TASK GOAL: Restate the entries below in full, exactly as they read, but without pictures.

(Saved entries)
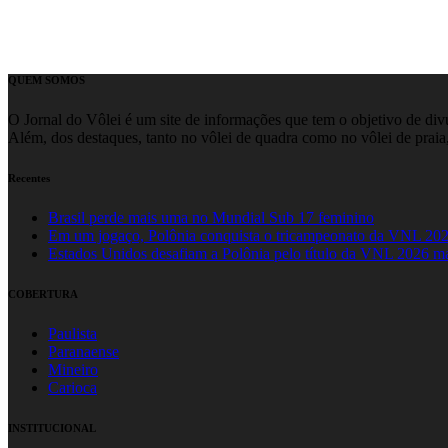
QUEM SOMOS
O Jornal do Vôlei é um site de informações que tem o objetivo de divul
Além, dos destaques, tanto no vôlei de quadra como no vôlei de praia,
Recentes
Brasil perde mais uma no Mundial Sub 17 feminino
Em um jogaço, Polônia conquista o tricampeonato da VNL 20
Estados Unidos desafiam a Polônia pelo título da VNL 2026 m
COBERTURA
Paulista
Paranaense
Mineiro
Carioca
INSTITUCIONAL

OUTPUT OF THE EXERCISE:
QUEM SOMOS
O Jornal do Vôlei é um site de informações que tem o objetivo de divul
Além, dos destaques, tanto no vôlei de quadra como no vôlei de praia,
Recentes
Brasil perde mais uma no Mundial Sub 17 feminino
Em um jogaço, Polônia conquista o tricampeonato da VNL 20
Estados Unidos desafiam a Polônia pelo título da VNL 2026 m
COBERTURA
Paulista
Paranaense
Mineiro
Carioca
INSTITUCIONAL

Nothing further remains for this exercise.